Task to complete -> Would you please copy every line from the records that contains the word "Taawon"?

Data listing ->
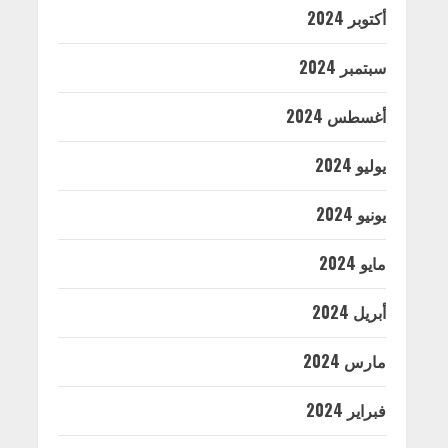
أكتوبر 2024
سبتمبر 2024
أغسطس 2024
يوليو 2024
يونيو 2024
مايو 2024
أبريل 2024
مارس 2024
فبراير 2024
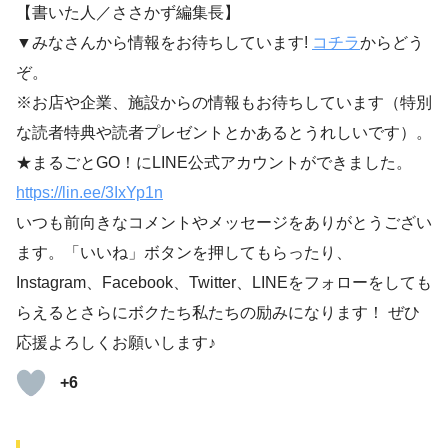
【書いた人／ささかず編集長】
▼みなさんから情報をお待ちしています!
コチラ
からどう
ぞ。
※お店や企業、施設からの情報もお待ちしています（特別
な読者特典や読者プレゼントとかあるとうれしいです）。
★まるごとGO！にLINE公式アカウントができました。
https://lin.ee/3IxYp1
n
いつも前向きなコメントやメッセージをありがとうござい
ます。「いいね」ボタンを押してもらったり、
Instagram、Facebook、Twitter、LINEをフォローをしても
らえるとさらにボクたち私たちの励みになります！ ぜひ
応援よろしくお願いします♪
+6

...

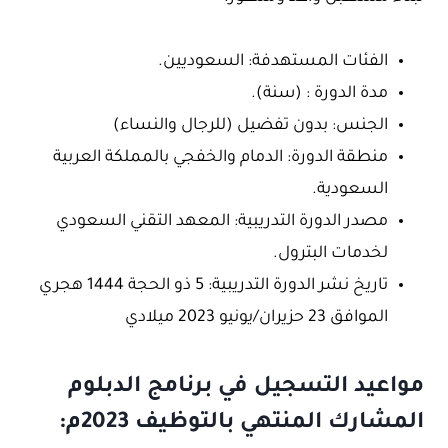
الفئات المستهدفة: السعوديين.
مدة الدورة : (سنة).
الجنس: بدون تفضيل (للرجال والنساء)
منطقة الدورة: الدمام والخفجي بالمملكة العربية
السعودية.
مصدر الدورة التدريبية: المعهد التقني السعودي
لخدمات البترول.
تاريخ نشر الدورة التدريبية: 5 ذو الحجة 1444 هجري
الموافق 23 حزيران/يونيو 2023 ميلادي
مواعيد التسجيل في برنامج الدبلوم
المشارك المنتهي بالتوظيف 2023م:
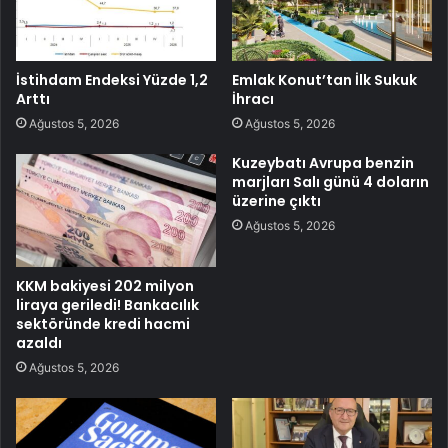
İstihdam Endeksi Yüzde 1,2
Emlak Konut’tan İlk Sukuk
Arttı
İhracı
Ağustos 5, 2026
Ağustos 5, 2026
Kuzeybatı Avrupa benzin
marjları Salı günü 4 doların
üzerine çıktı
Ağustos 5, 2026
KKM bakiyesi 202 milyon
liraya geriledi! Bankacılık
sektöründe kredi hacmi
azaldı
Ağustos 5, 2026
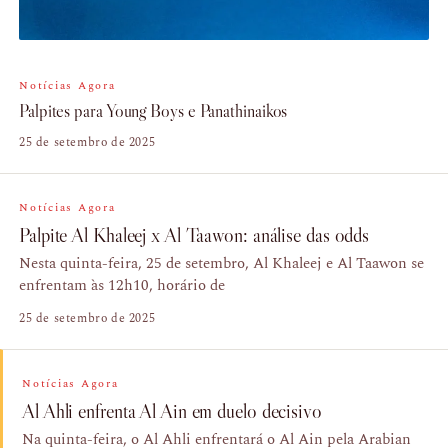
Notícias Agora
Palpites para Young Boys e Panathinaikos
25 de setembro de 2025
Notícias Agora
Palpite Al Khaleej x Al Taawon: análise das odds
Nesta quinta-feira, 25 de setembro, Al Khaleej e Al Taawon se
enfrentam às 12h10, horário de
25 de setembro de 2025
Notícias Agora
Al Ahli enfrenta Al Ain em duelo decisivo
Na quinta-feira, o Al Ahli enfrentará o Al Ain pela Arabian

* * *

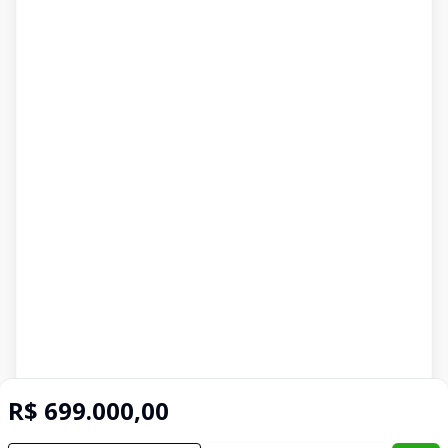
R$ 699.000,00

Response to the exercise ->
Palpite Al Khaleej x Al Taawon: análise das odds
Nesta quinta-feira, 25 de setembro, Al Khaleej e Al Taawon se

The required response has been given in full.